Mobile money : les transferts internationaux propulsent la reprise du secteur au Gabon
2025-12-24 14:00:00
Après un léger fléchissement au trimestre précédent, le secteur du mobile money au Gabon a renoué avec la croissance au deuxième trimestre 2025. Selon la DGEPF, cette reprise est largement tirée par l’explosion des transferts internationaux, devenus le principal levier de revenus des opérateurs.

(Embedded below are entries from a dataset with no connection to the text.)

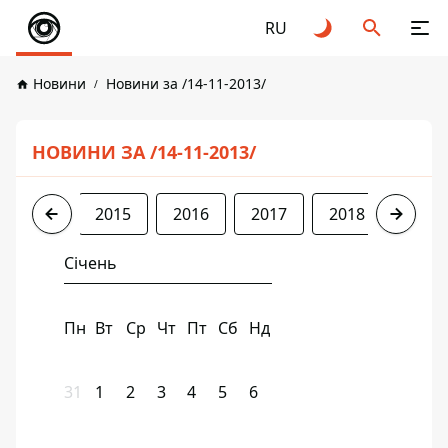
RU
Новини
Новини за /14-11-2013/
НОВИНИ ЗА /14-11-2013/
2013
2015
2016
2017
2018
2019
Січень
Пн
Вт
Ср
Чт
Пт
Сб
Нд
31
1
2
3
4
5
6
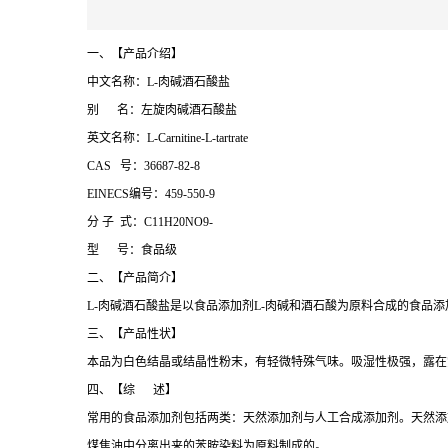
一、【产品介绍】
中文名称：L-肉碱酒石酸盐
别 名：左旋肉碱酒石酸盐
英文名称：L-Carnitine-L-tartrate
CAS 号：36687-82-8
EINECS编号：459-550-9
分 子 式：C11H20NO9-
型 号：食品级
二、【产品简介】
L-肉碱酒石酸盐是以食品添加剂L-肉碱和酒石酸为原料合成的食品添加剂。化
三、【产品性状】
本品为白色结晶或结晶性粉末，有轻微特殊气味。吸湿性极强，露在
四、【综 述】
常用的食品添加剂包括两类：天然添加剂与人工合成添加剂。天然添
煤焦油中分离出来的苯胺染料为原料制成的。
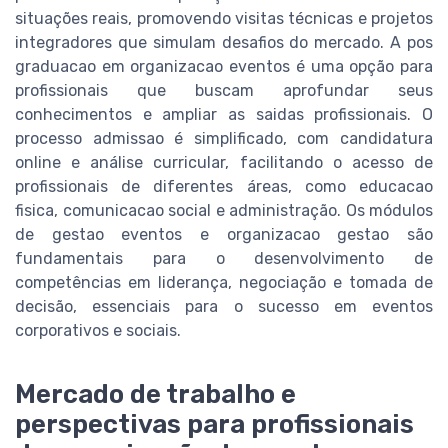
situações reais, promovendo visitas técnicas e projetos
integradores que simulam desafios do mercado. A pos
graduacao em organizacao eventos é uma opção para
profissionais que buscam aprofundar seus
conhecimentos e ampliar as saidas profissionais. O
processo admissao é simplificado, com candidatura
online e análise curricular, facilitando o acesso de
profissionais de diferentes áreas, como educacao
fisica, comunicacao social e administração. Os módulos
de gestao eventos e organizacao gestao são
fundamentais para o desenvolvimento de
competências em liderança, negociação e tomada de
decisão, essenciais para o sucesso em eventos
corporativos e sociais.
Mercado de trabalho e
perspectivas para profissionais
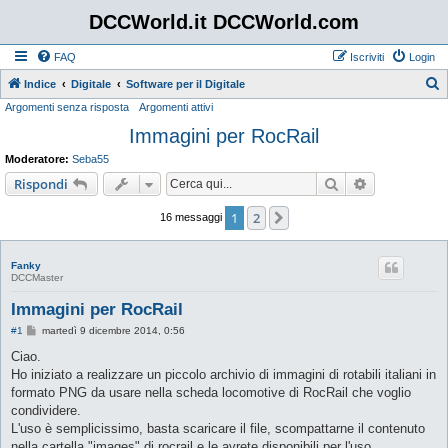
DCCWorld.it DCCWorld.com
FAQ
Iscriviti
Login
Indice
Digitale
Software per il Digitale
Argomenti senza risposta
Argomenti attivi
e
Immagini per RocRail
r
c
Moderatore:
Seba55
a
Cerca
Ricerca avan
Rispondi
1
2
Prossimo
16 messaggi
Fanky
DCCMaster
Immagini per RocRail
M
#1
martedì 9 dicembre 2014, 0:56
e
s
Ciao.
s
Ho iniziato a realizzare un piccolo archivio di immagini di rotabili italiani in
a
g
formato PNG da usare nella scheda locomotive di RocRail che voglio
g
condividere.
i
o
L'uso è semplicissimo, basta scaricare il file, scompattarne il contenuto
nella cartella "images" di rocrail e le avrete disponibili per l'uso.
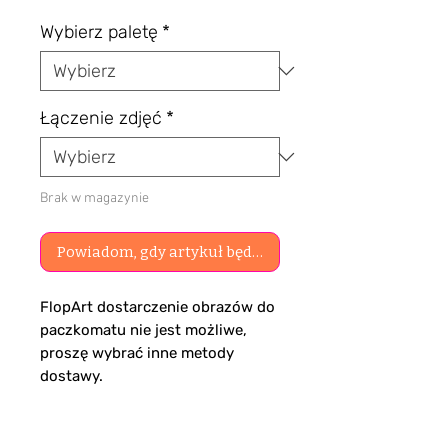
Wybierz paletę
*
Łączenie zdjęć
*
Brak w magazynie
Powiadom, gdy artykuł będzie dostępny
FlopArt dostarczenie obrazów do
paczkomatu nie jest możliwe,
proszę wybrać inne metody
dostawy.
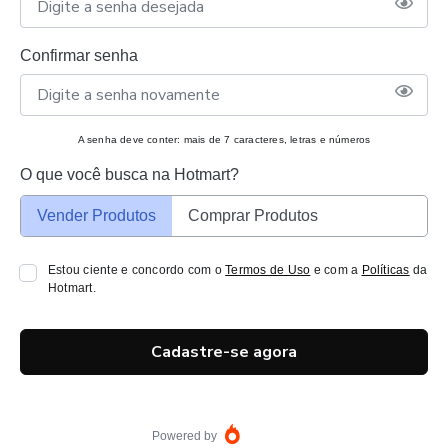
Confirmar senha
A senha deve conter: mais de 7 caracteres, letras e números
O que você busca na Hotmart?
Vender Produtos
Comprar Produtos
Estou ciente e concordo com o
Termos de Uso
e com a
Políticas
da
Hotmart.
Cadastre-se agora
Powered by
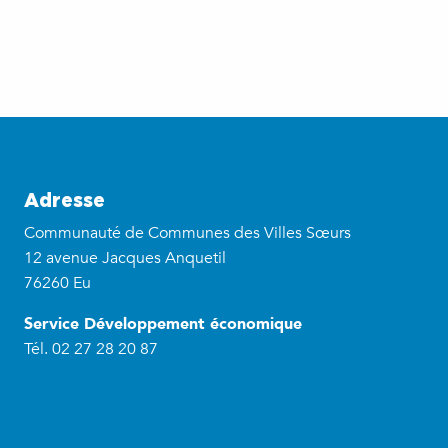
Adresse
Communauté de Communes des Villes Sœurs
12 avenue Jacques Anquetil
76260 Eu
Service Développement économique
Tél. 02 27 28 20 87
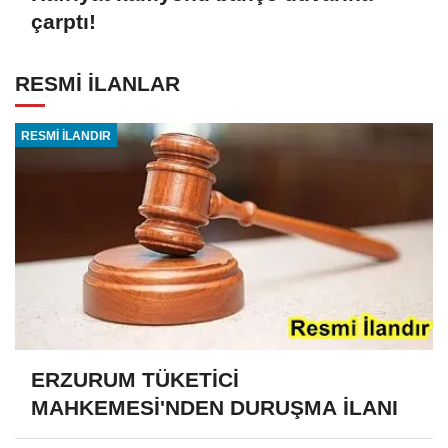
çarptı!
RESMİ İLANLAR
RESMİ İLANDIR
ERZURUM TÜKETİCİ
MAHKEMESİ'NDEN DURUŞMA İLANI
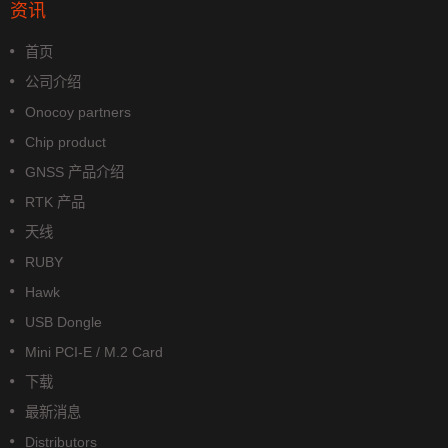
资讯
首页
公司介绍
Onocoy partners
Chip product
GNSS 产品介绍
RTK 产品
天线
RUBY
Hawk
USB Dongle
Mini PCI-E / M.2 Card
下载
最新消息
Distributors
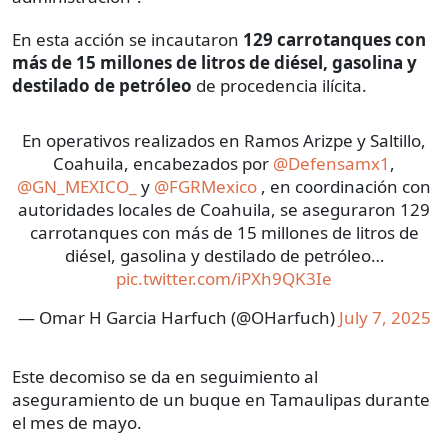
En esta acción se incautaron
129 carrotanques con
más de 15 millones de litros de diésel, gasolina y
destilado de petróleo
de procedencia ilícita.
En operativos realizados en Ramos Arizpe y Saltillo,
Coahuila, encabezados por
@Defensamx1
,
@GN_MEXICO_
y
@FGRMexico
, en coordinación con
autoridades locales de Coahuila, se aseguraron 129
carrotanques con más de 15 millones de litros de
diésel, gasolina y destilado de petróleo…
pic.twitter.com/iPXh9QK3Ie
— Omar H Garcia Harfuch (@OHarfuch)
July 7, 2025
Este decomiso se da en seguimiento al
aseguramiento de un buque en Tamaulipas durante
el mes de mayo.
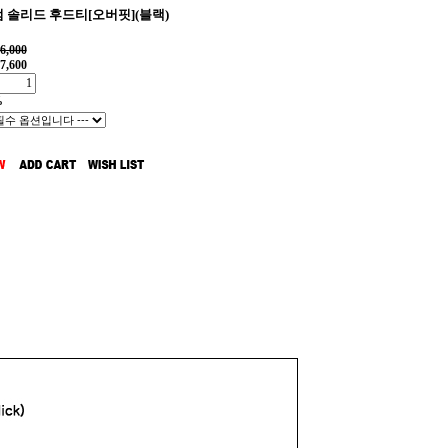
 솔리드 후드티[오버핏](블랙)
6,000
7,600
%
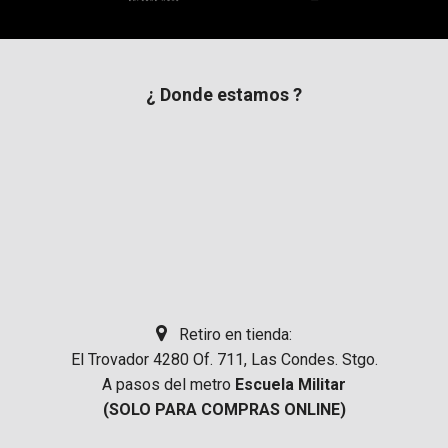
¿ Donde estamos ?
Retiro en tienda:
El Trovador 4280 Of. 711, Las Condes. Stgo.
A pasos del metro
Escuela Militar
(SOLO PARA COMPRAS ONLINE)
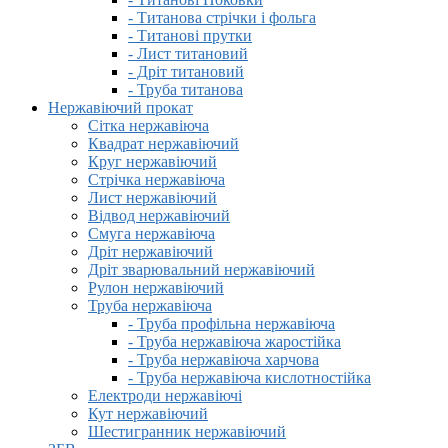
- Титанова стрічки і фольга
- Титанові прутки
- Лист титановий
- Дріт титановий
- Труба титанова
Нержавіючий прокат
Сітка нержавіюча
Квадрат нержавіючий
Круг нержавіючий
Стрічка нержавіюча
Лист нержавіючий
Відвод нержавіючий
Смуга нержавіюча
Дріт нержавіючий
Дріт зварювальний нержавіючий
Рулон нержавіючий
Труба нержавіюча
- Труба профільна нержавіюча
- Труба нержавіюча жаростійка
- Труба нержавіюча харчова
- Труба нержавіюча кислотностійка
Електроди нержавіючі
Кут нержавіючий
Шестигранник нержавіючий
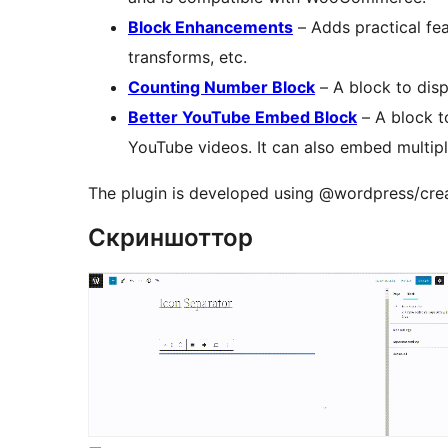
Block Enhancements
– Adds practical fea
transforms, etc.
Counting Number Block
– A block to disp
Better YouTube Embed Block
– A block t
YouTube videos. It can also embed multipl
The plugin is developed using @wordpress/cre
Скриншоттор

Le mobile money confirme son rôle central dans l’écosystème financier gabonais. Au deuxième trimestre 2025, les revenus du secteur ont progressé de 6,2 %, marquant une nette reprise après la légère contraction observée au trimestre précédent. Cette dynamique positive, d’après les données de la Direction Générale de l’Économie et de la Politique fiscale (DGEPF), repose essentiellement sur l’essor spectaculaire des transferts internationaux.
Les flux de transferts en provenance ou à destination de la zone CEMAC ont ainsi bondi de 64 % en glissement annuel. Une performance notable qui illustre l’intensification des échanges financiers régionaux, portée notamment par les travailleurs transfrontaliers, les échanges commerciaux informels et les transferts familiaux.
Mais c’est surtout hors de l’espace communautaire que la progression est la plus marquante. Les transferts internationaux hors CEMAC ont enregistré une croissance exceptionnelle de 170 % sur la même période. Cette envolée témoigne d’un recours accru au mobile money pour les envois de fonds depuis la diaspora, mais aussi d’une meilleure interconnexion des plateformes locales avec les réseaux de paiement internationaux.
Ces transferts sont désormais devenus le principal moteur de la croissance du secteur, supplantant progressivement les usages domestiques traditionnels tels que les paiements de factures ou les transactions de proximité. Une évolution qui confirme la transformation du mobile money en véritable canal de services financiers transfrontaliers.
Cette tendance ouvre toutefois de nouveaux défis pour les autorités et les opérateurs, notamment en matière de régulation, de lutte contre le blanchiment de capitaux et de sécurisation des flux. Elle offre en contrepartie des opportunités importantes pour l’inclusion financière, la réduction des coûts des transferts internationaux et le renforcement de l’intégration économique régionale.